Leonard Cohen e seu coração espanhol
Um gentleman, seu chapéu. Suzanne. E o aroma de cedro espanhol.
Leonard Cohen, o bardo canadense, teria completado 87 anos no último 21 de setembro.
Até outro dia, não sabia da relação de amor que tinha ele com a Espanha.
Y entonces topei com seu discurso de agradecimento de 2011, quando veio a Oviedo para receber o Prêmio Príncipe de Astúrias, concedido a personalidades e instituições de destacada expressão nos campos das artes, humanidades, ciências e cooperação internacional.
Outros homenageados ao longo dos 40 anos do prêmio incluem gente tão diversa quanto Woody Allen, Mikhail Gorbachev, Nelson Mandela e Oscar Niemeyer.
“Depois de comer todos os chocolates e amendoins do minibar do hotel, escrevi umas linhas. Não creio que tenha que recorrer a elas”, começa Cohen, pra meu delírio interior. Chocolates, minduins.
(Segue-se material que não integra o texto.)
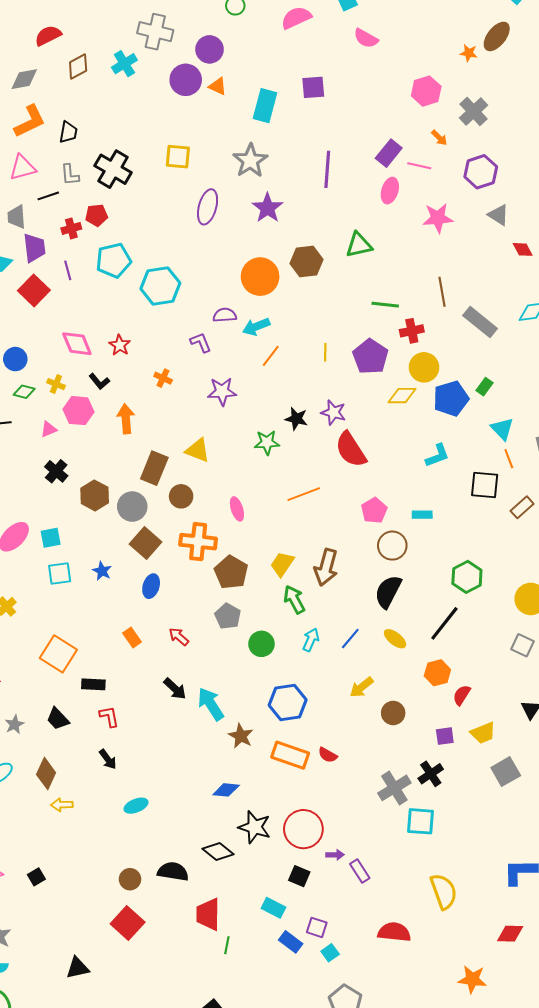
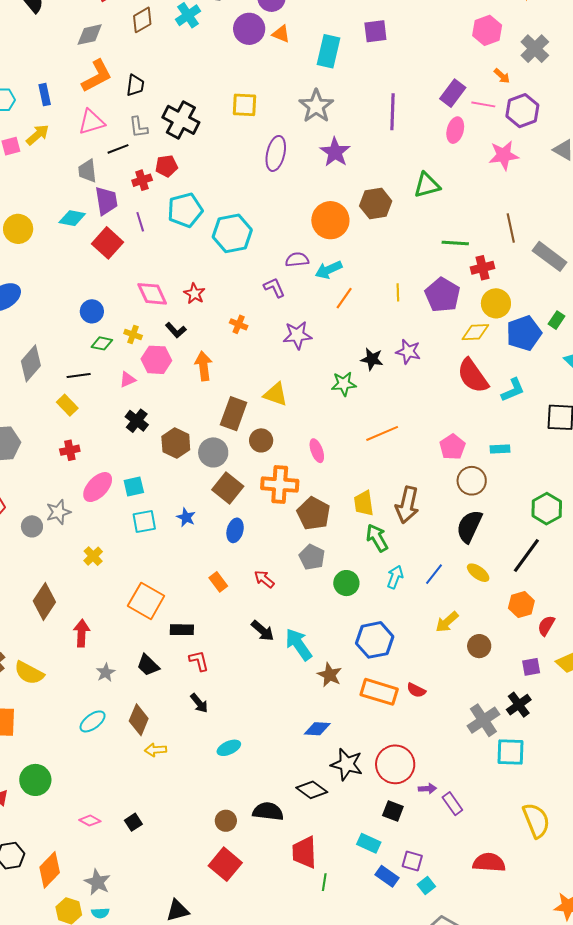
purple hexagon: (481, 172) -> (522, 111), moved
red semicircle: (351, 450) -> (473, 376), moved
yellow trapezoid: (282, 564) -> (364, 503), turned -40

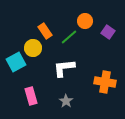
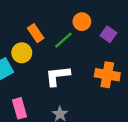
orange cross: (105, 82) -> (107, 75), moved

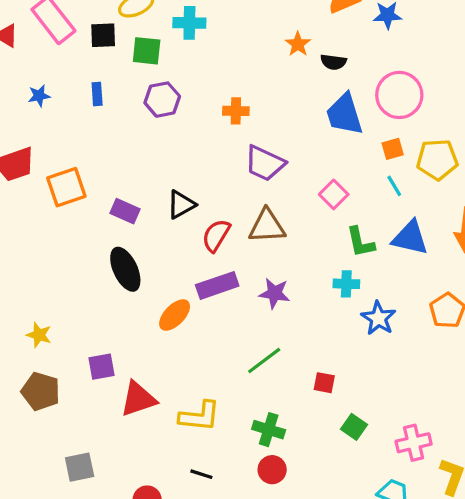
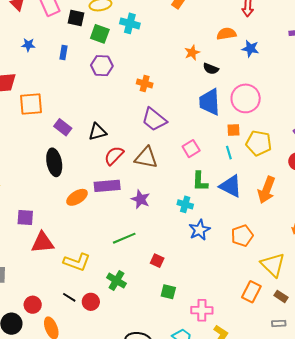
green square: (354, 427) -> (168, 292), turned -35
red circle: (272, 470) -> (91, 302), moved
“Sempre senti uma certa ambiguidade sobre um prêmio de poesia”, continua. “A poesia vem de um lugar que ninguém controla, que ninguém conquista; me parece charlatão aceitar um prêmio para uma atividade que eu não controlo. Se eu soubesse de onde vêm as boas canções, I’d go there more often”.
Eu poderia transcrever o discurso do hômi e call it a day. Que, né. Mas o bonito para esta coluna vem de uma anedota que ele nos facilita, ocorrida mais de meio século atrás, e que conecta seu corazón às terras españolas.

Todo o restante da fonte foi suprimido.